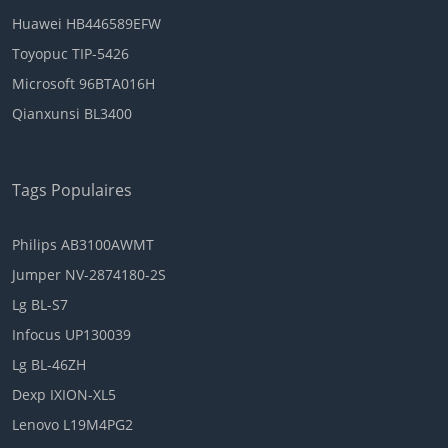
Huawei HB446589EFW
Toyopuc TIP-5426
Microsoft 96BTA016H
Qianxunsi BL3400
Tags Populaires
Philips AB3100AWMT
Jumper NV-2874180-2S
Lg BL-S7
Infocus UP130039
Lg BL-46ZH
Dexp IXION-XL5
Lenovo L19M4PG2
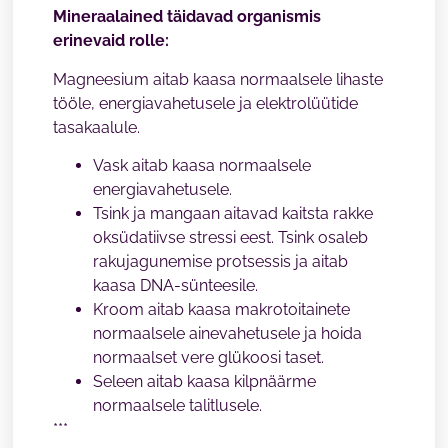
Mineraalained täidavad organismis
erinevaid rolle:
Magneesium aitab kaasa normaalsele lihaste
tööle, energiavahetusele ja elektrolüütide
tasakaalule.
Vask aitab kaasa normaalsele
energiavahetusele.
Tsink ja mangaan aitavad kaitsta rakke
oksüdatiivse stressi eest. Tsink osaleb
rakujagunemise protsessis ja aitab
kaasa DNA-sünteesile.
Kroom aitab kaasa makrotoitainete
normaalsele ainevahetusele ja hoida
normaalset vere glükoosi taset.
Seleen aitab kaasa kilpnäärme
normaalsele talitlusele.
***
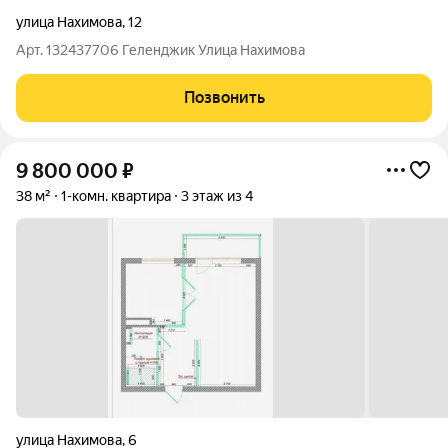
улица Нахимова
,
12
Арт. 132437706 Геленджик Улица Нахимова
Позвонить
9 800 000
₽
38 м²
1-комн. квартира
3 этаж из 4
улица Нахимова
,
6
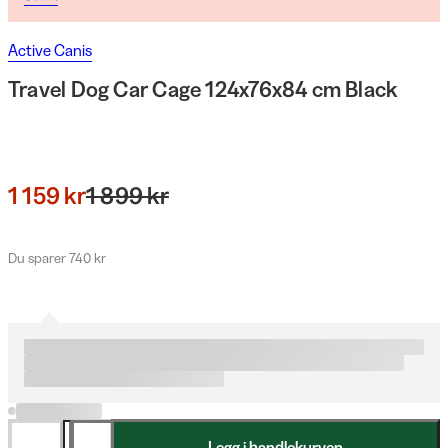
Active Canis
Travel Dog Car Cage 124x76x84 cm Black
1 159 kr
1 899 kr
Du sparer 740 kr
Legg i handlekurven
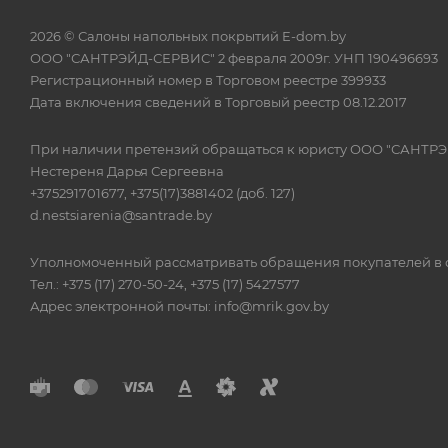
2026 © Салоны напольных покрытий E-dom.by
ООО "САНТРЭЙД-СЕРВИС" 2 февраля 2009г. УНП 190496693
Регистрационный номер в Торговом реестре 399933
Дата включения сведений в Торговый реестр 08.12.2017
При наличии претензий обращаться к юристу ООО "САНТР
Нестереня Дарья Сергеевна
+375291701677, +375(17)3881402 (доб. 127)
d.nestsiarenia@santrade.by
Уполномоченный рассматривать обращения покупателей в с
Тел.: +375 (17) 270-50-24, +375 (17) 5427577
Адрес электронной почты: info@mrik.gov.by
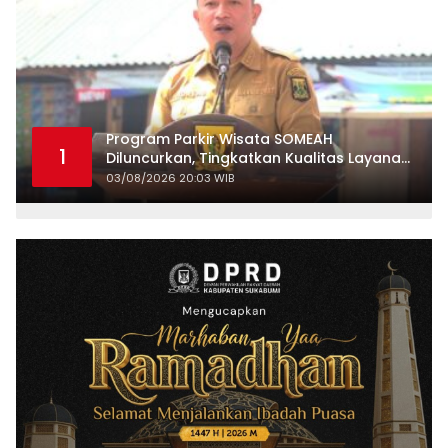
Program Parkir Wisata SOMEAH
1
Diluncurkan, Tingkatkan Kualitas Layanan
Kepariwisataan
03/08/2026 20:03 WIB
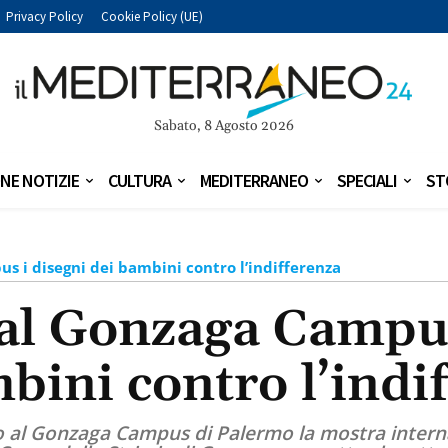
Privacy Policy
Cookie Policy (UE)
Sabato, 8 Agosto 2026
NE NOTIZIE
CULTURA
MEDITERRANEO
SPECIALI
ST
s i disegni dei bambini contro l’indifferenza
al Gonzaga Campus
bini contro l’indi
rzo al Gonzaga Campus di Palermo la mostra inter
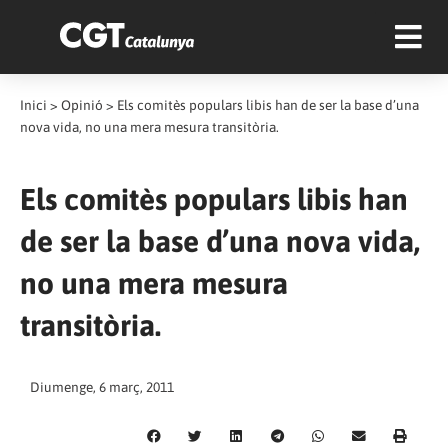
Inici
>
Opinió
>
Els comitès populars libis han de ser la base d’una
nova vida, no una mera mesura transitòria.
Els comitès populars libis han
de ser la base d’una nova vida,
no una mera mesura
transitòria.
Diumenge, 6 març, 2011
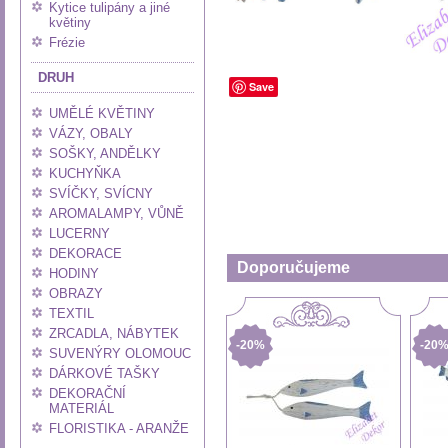
Kytice tulipány a jiné
květiny
Frézie
DRUH
Save
UMĚLÉ KVĚTINY
VÁZY, OBALY
SOŠKY, ANDĚLKY
KUCHYŇKA
SVÍČKY, SVÍCNY
AROMALAMPY, VŮNĚ
LUCERNY
DEKORACE
Doporučujeme
HODINY
OBRAZY
TEXTIL
ZRCADLA, NÁBYTEK
-20%
-20
SUVENÝRY OLOMOUC
DÁRKOVÉ TAŠKY
DEKORAČNÍ
MATERIÁL
FLORISTIKA - ARANŽE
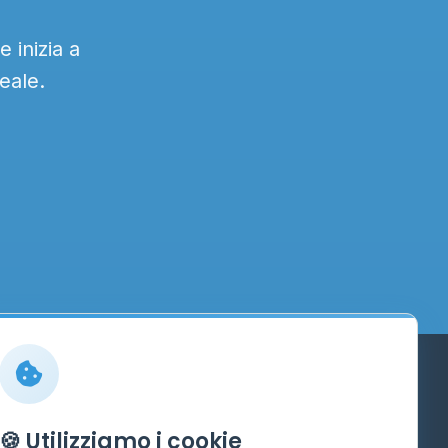
 inizia a
eale.
Info
🍪 Utilizziamo i cookie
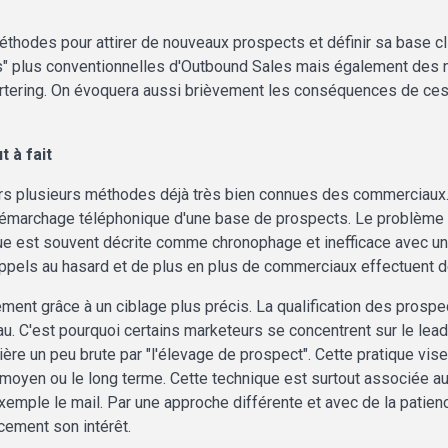
méthodes pour attirer de nouveaux prospects et définir sa base c
" plus conventionnelles d'Outbound Sales mais également des 
tering. On évoquera aussi brièvement les conséquences de ces 
 à fait
ers plusieurs méthodes déjà très bien connues des commerciaux
un démarchage téléphonique d'une base de prospects. Le problème
ique est souvent décrite comme chronophage et inefficace avec un
appels au hasard et de plus en plus de commerciaux effectuent d
dement grâce à un ciblage plus précis. La qualification des prosp
au. C'est pourquoi certains marketeurs se concentrent sur le lea
ière un peu brute par "l'élevage de prospect". Cette pratique vi
 le moyen ou le long terme. Cette technique est surtout associée au 
mple le mail. Par une approche différente et avec de la patienc
acement son intérêt.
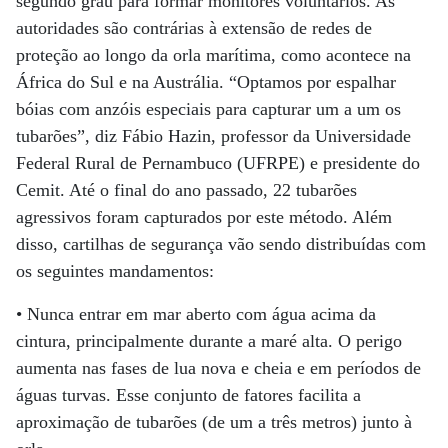
segundo grau para formar monitores voluntários. As
autoridades são contrárias à extensão de redes de
proteção ao longo da orla marítima, como acontece na
África do Sul e na Austrália. “Optamos por espalhar
bóias com anzóis especiais para capturar um a um os
tubarões”, diz Fábio Hazin, professor da Universidade
Federal Rural de Pernambuco (UFRPE) e presidente do
Cemit. Até o final do ano passado, 22 tubarões
agressivos foram capturados por este método. Além
disso, cartilhas de segurança vão sendo distribuídas com
os seguintes mandamentos:
• Nunca entrar em mar aberto com água acima da
cintura, principalmente durante a maré alta. O perigo
aumenta nas fases de lua nova e cheia e em períodos de
águas turvas. Esse conjunto de fatores facilita a
aproximação de tubarões (de um a três metros) junto à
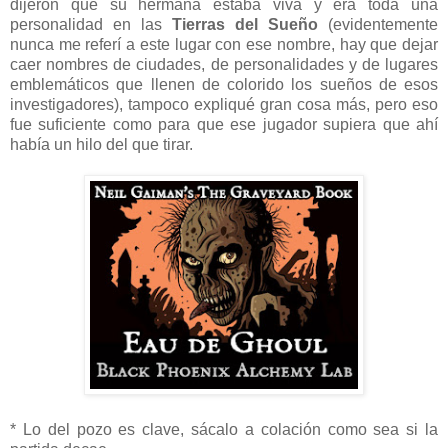
dijeron que su hermana estaba viva y era toda una
personalidad en las
Tierras del Sueño
(evidentemente
nunca me referí a este lugar con ese nombre, hay que dejar
caer nombres de ciudades, de personalidades y de lugares
emblemáticos que llenen de colorido los sueños de esos
investigadores), tampoco expliqué gran cosa más, pero eso
fue suficiente como para que ese jugador supiera que ahí
había un hilo del que tirar.
* Lo del pozo es clave, sácalo a colación como sea si la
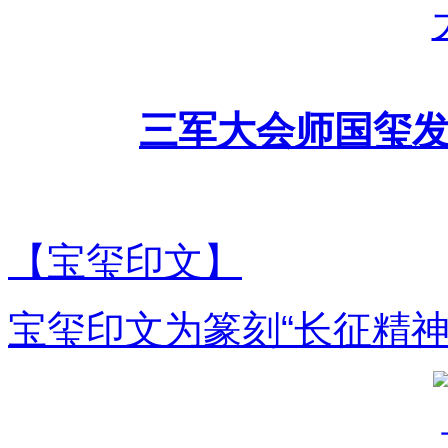
三军大会师国玺
【宝玺印文】
宝玺印文为篆刻“长征精神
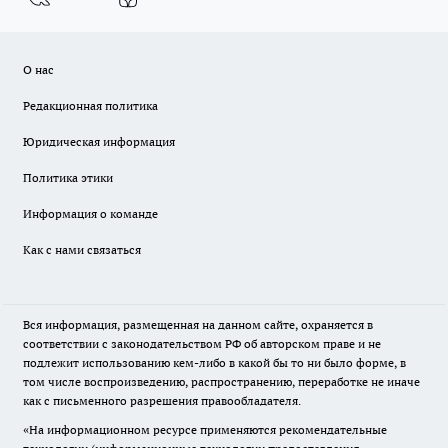
О нас
Редакционная политика
Юридическая информация
Политика этики
Информация о команде
Как с нами связаться
Вся информация, размещенная на данном сайте, охраняется в
соответствии с законодательством РФ об авторском праве и не
подлежит использованию кем-либо в какой бы то ни было форме, в
том числе воспроизведению, распространению, переработке не иначе
как с письменного разрешения правообладателя.
«На информационном ресурсе применяются рекомендательные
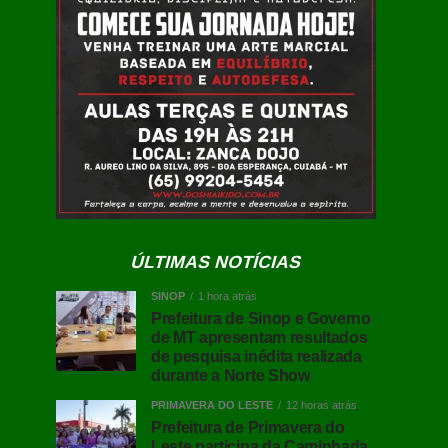
ÚLTIMAS NOTÍCIAS
SINOP
1 hora atrás
Prefeitura de Sinop e Governo
de MT apresentam resultados
de pesquisa inédita realizada
durante a Norte Show
PRIMAVERA DO LESTE
12 horas atrás
Prefeitura de Primavera do
Leste participa da Caminhada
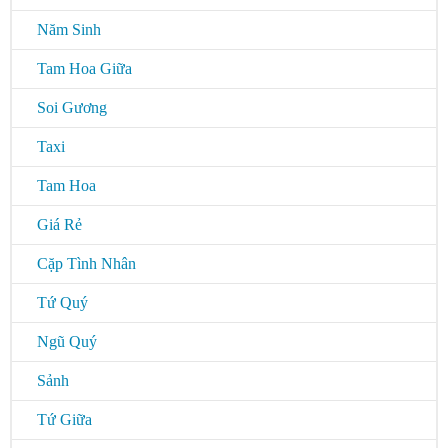
Năm Sinh
Tam Hoa Giữa
Soi Gương
Taxi
Tam Hoa
Giá Rẻ
Cặp Tình Nhân
Tứ Quý
Ngũ Quý
Sảnh
Tứ Giữa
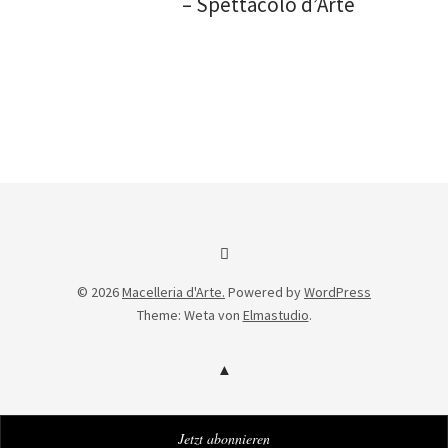
– Spettacolo d’Arte
Facebook
© 2026
Macelleria d'Arte.
Powered by
WordPress
Theme: Weta von
Elmastudio
.
Jetzt abonnieren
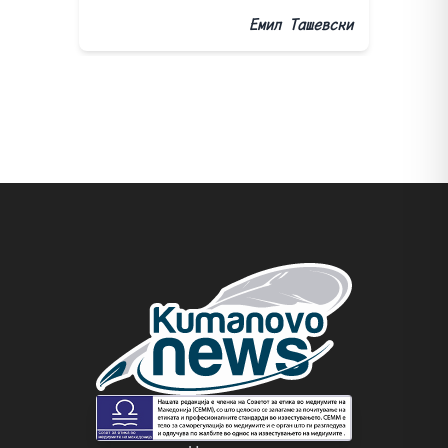
Емил Ташевски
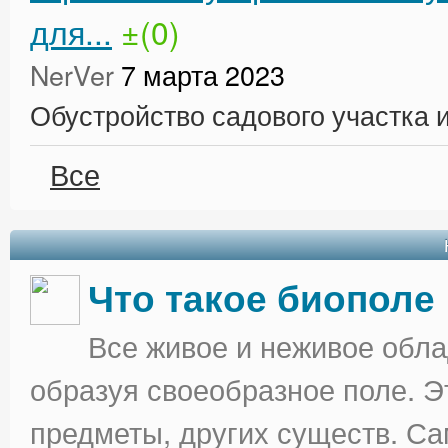
для...
±(0)
NerVer
7 марта 2023
Обустройство садового участка 
Все
Что такое биополе
Все живое и неживое облад
образуя своеобразное поле. Э
предметы, других существ. С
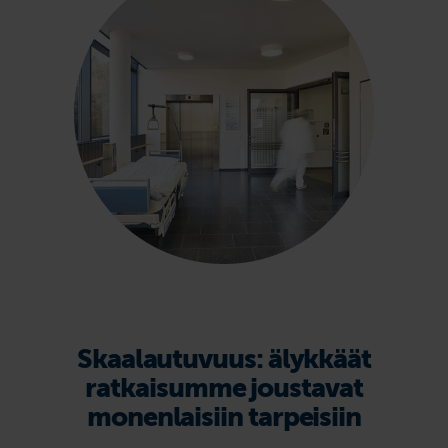
Skaalautuvuus: älykkäät
ratkaisumme joustavat
monenlaisiin tarpeisiin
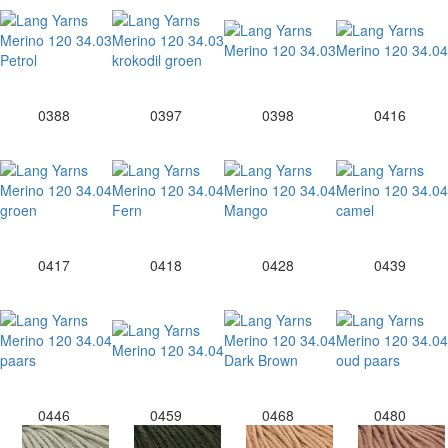
0388
0397
0398
0416
0417
0418
0428
0439
0446
0459
0468
0480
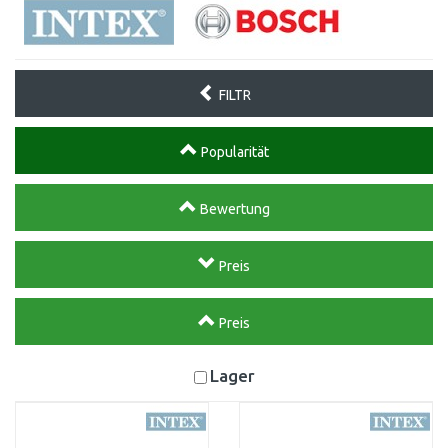
FILTR
Popularität
Bewertung
Preis
Preis
Lager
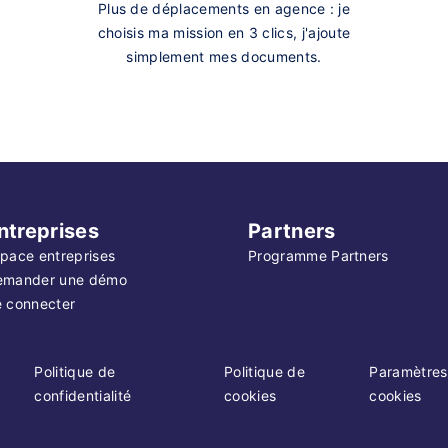
Plus de déplacements en agence : je
choisis ma mission en 3 clics, j'ajoute
simplement mes documents.
ntreprises
Partners
pace entreprises
Programme Partners
emander une démo
 connecter
Politique de
Politique de
Paramètres
confidentialité
cookies
cookies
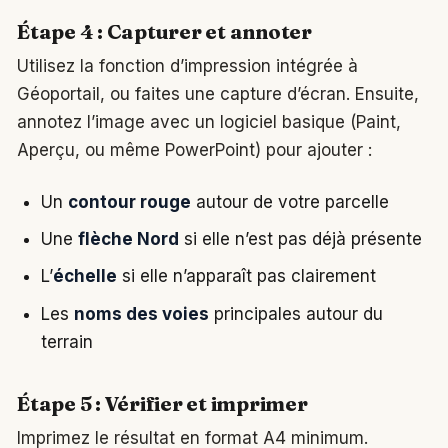
Étape 4 : Capturer et annoter
Utilisez la fonction d’impression intégrée à
Géoportail, ou faites une capture d’écran. Ensuite,
annotez l’image avec un logiciel basique (Paint,
Aperçu, ou même PowerPoint) pour ajouter :
Un
contour rouge
autour de votre parcelle
Une
flèche Nord
si elle n’est pas déjà présente
L’
échelle
si elle n’apparaît pas clairement
Les
noms des voies
principales autour du
terrain
Étape 5 : Vérifier et imprimer
Imprimez le résultat en format A4 minimum.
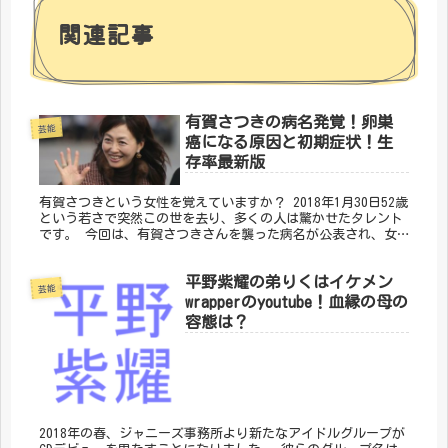
関連記事
有賀さつきの病名発覚！卵巣
芸能
癌になる原因と初期症状！生
存率最新版
有賀さつきという女性を覚えていますか？ 2018年1月30日52歳
という若さで突然この世を去り、多くの人は驚かせたタレント
です。 今回は、有賀さつきさんを襲った病名が公表され、女
性としては他人事ではないことをお伝えしたく記事にまとめま
した。
平野紫耀の弟りくはイケメン
芸能
wrapperのyoutube！血縁の母の
容態は？
2018年の春、ジャニーズ事務所より新たなアイドルグループが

────────

◆ **REQUIRED WORK**: Check each line of the listing above for the string "commerciaux" and return those that contain it.

◆ **REPLY**:
ers plusieurs méthodes déjà très bien connues des commerciaux
appels au hasard et de plus en plus de commerciaux effectuent d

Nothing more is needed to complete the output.